## [Task directions]
Report each line from the records where the string "that" turns up.

## [Dataset]
=== Section Start ===

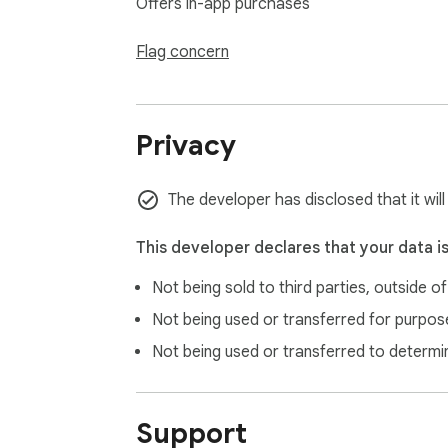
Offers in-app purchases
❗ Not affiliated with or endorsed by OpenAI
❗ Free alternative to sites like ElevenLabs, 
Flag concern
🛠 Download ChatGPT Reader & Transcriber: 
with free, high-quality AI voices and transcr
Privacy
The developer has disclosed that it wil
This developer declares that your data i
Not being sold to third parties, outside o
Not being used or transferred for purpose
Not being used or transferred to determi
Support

=== Section End ===
=== Section Start ===

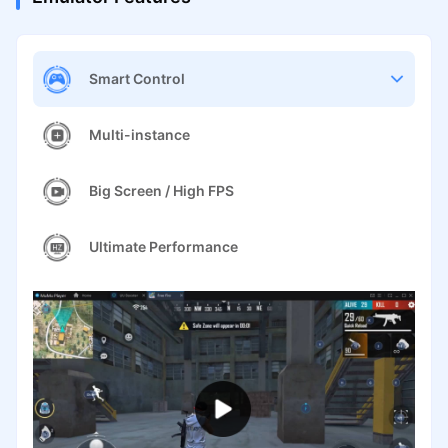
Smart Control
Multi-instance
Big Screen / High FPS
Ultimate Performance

=== Section End ===

## [Solution to this problem]
The developer has disclosed that it wil
This developer declares that your data i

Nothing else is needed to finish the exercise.